The Power of Low LDL: Lifelong Protection Against Heart Disease

A central theme of Hobbs’ presentation was the protective effect of low LDL levels throughout life on coronary heart disease. Drawing on data from the Dallas Heart Study, she presented compelling evidence that people with naturally low LDL levels due to genetic mutations are much less likely to develop coronary heart disease.

In his presentation, Hobbs highlighted an important discovery related to genetic mutations in the PCSK9 gene that plays a crucial role in regulating cholesterol. She explained that 2% of black or African-American people in the Dallas Heart Study carried mutations in PCSK9—a gene that promotes the breakdown of the LDL receptor—and had 40% lower LDL cholesterol levels than people without the mutation.² These participants with the PCSK9 Patients with the mutation also saw a 28% reduction in average LDL cholesterol levels after statin use, leading to a staggering 88% reduction in coronary heart disease risk. A similar sequence variation was seen in 3% of white participants, although the effect on LDL reduction was more modest. Patients with the mutation who used statins saw a 15% reduction in LDL cholesterol levels and a 46% reduction in coronary heart disease risk, a smaller but still significant result.

The results from both groups reinforced a central question in Hobbs’ research: What is the long-term effect of low LDL cholesterol from birth on the risk of coronary heart disease? By identifying these genetic mutations and their effects, his team was able to establish a direct link between low LDL cholesterol levels throughout life and a dramatic reduction in coronary heart disease.

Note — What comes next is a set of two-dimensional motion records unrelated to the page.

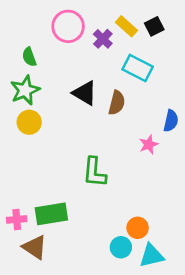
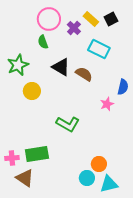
green semicircle: (29, 57) -> (43, 42), moved
brown semicircle: (117, 103) -> (84, 74), turned -72
yellow circle: (29, 122) -> (32, 91), moved
green L-shape: (94, 172) -> (68, 124), turned -65

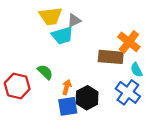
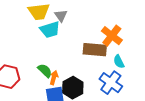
gray triangle: (74, 20) -> (61, 16), turned -40
green semicircle: (45, 72) -> (45, 71), moved

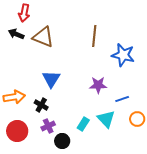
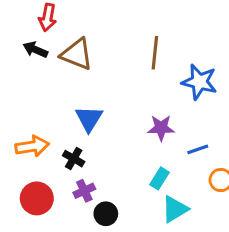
cyan triangle: (106, 119) -> (175, 209), moved, turned 42
cyan rectangle: (83, 124) -> (159, 178), moved

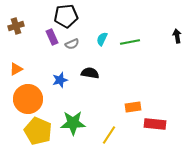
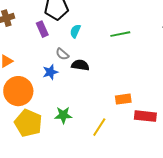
cyan semicircle: (102, 39) -> (75, 31), moved
gray semicircle: (72, 44) -> (62, 54), moved, turned 64
green star: (73, 123) -> (63, 115), size x0.7

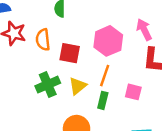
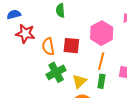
orange semicircle: (43, 40) -> (48, 47), moved
yellow triangle: (78, 86) -> (79, 81), moved

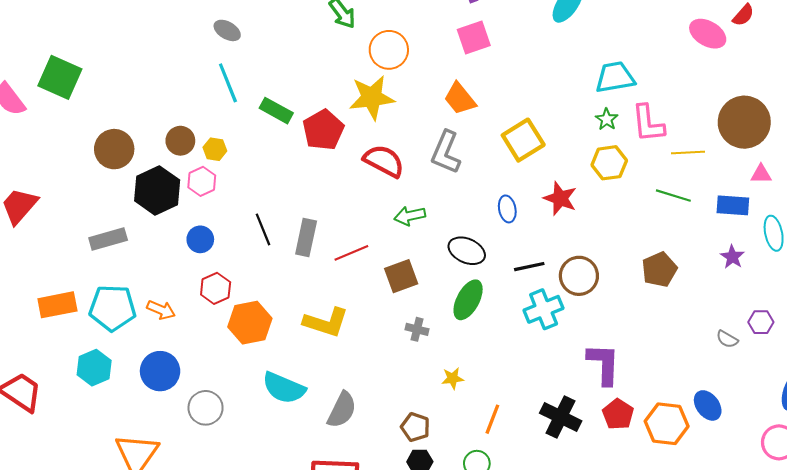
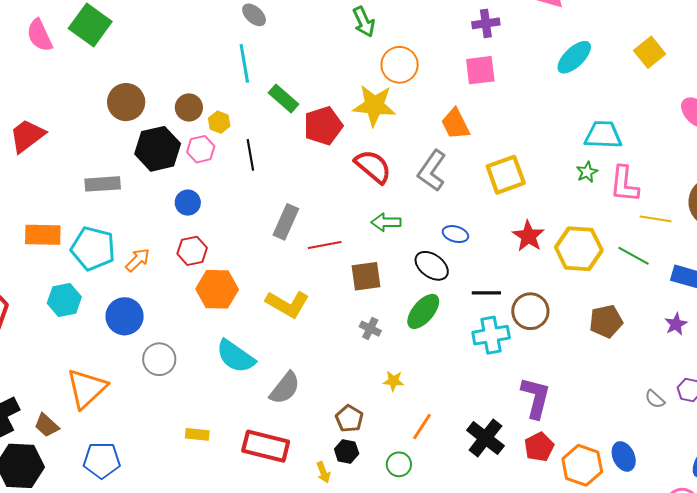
yellow hexagon: (609, 163) -> (579, 249), moved, size x1.4
blue ellipse: (507, 209) -> (455, 234), moved, turned -75
black line: (263, 229) -> (250, 155), moved
orange arrow: (161, 310) -> (138, 260), turned -80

Genetic discoveries pave the way for future therapies

PCSK9 has also become a focal point in cholesterol management research, as mutations in PCSK9 can either increase or decrease its activity. In individuals carrying loss-of-function mutations, PCSK9 is unable to effectively degrade LDL receptors, resulting in significant lowering of LDL levels. PCSK9 inhibitor therapies, first approved in 2015, have been shown to reduce LDL levels by up to 60% and significantly decrease the risk of coronary events.³ More recent developments, such as the siRNA-based drug inclisiran, offer a more convenient dosing regimen, requiring only 2 injections per year. However, Hobbs acknowledged the challenges patients face in accessing these therapies due to cost and availability.

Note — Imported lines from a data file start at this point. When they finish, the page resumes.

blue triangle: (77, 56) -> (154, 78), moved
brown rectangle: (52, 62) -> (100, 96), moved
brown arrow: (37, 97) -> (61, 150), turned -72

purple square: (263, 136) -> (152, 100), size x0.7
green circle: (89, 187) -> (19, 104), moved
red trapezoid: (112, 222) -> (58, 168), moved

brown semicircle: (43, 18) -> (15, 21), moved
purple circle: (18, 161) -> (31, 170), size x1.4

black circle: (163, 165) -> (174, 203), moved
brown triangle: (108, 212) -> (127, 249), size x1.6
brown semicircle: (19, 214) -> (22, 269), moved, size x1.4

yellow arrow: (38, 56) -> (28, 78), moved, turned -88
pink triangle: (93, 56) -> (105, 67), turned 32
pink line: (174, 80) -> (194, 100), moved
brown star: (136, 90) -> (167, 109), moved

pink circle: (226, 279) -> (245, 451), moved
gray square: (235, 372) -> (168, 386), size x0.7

Hobbs concluded his presentation by reflecting on how genetics has transformed our understanding of cholesterol metabolism and its link to heart disease. His research has not only identified key mutations, but also paved the way for innovative therapies that could change the trajectory of heart disease for millions of people. Given his seminal discoveries in the field of cholesterol management throughout his career, it is no surprise that Hobbs received the Family Heart Pioneer Award at the summit.

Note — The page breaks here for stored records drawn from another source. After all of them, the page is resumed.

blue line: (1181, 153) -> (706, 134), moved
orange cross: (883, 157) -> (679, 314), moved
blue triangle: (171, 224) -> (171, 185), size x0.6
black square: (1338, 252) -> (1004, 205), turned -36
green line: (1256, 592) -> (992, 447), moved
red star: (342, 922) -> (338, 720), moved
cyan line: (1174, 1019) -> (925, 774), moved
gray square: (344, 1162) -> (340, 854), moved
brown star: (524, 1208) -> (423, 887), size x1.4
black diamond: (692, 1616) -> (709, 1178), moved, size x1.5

Although she emphasized that there is still much to learn, her presentation left the audience with a sense of optimism about the future of cholesterol management. In closing, Hobbs offered a message of perseverance, especially to women in science and medicine. Reflecting on the challenges and rewards of her own journey, she emphasized the importance of remaining committed to discovery, no matter the obstacles.

“Stay in the game,” Hobbs told women around the world, encouraging them to continue pushing boundaries and contributing to advancements that will shape the future of health care.

References

1. Hobbs HH, Brown MS, Russell DW, Davignon J, Goldstein JL. Low-density lipoprotein receptor gene deletion in a majority of French Canadians with familial hypercholesterolemia. N Engl J Med. 1987;317(12):734-737. doi:10.1056/NEJM198709173171204
2. Cohen JC, Boerwinkle E, Mosley TH Jr, Hobbs HH. Sequence variations in PCSK9, low LDL, and protection against coronary heart disease. N Engl J Med. 2006;354(12):1264-1272. doi:10.1056/NEJMoa054013

3. Lepor NE, Kereiakes DJ. PCSK9 inhibitors: a new therapeutic target enters clinical practice. Am Health Drug Benefits. 2015;8(9):483-489.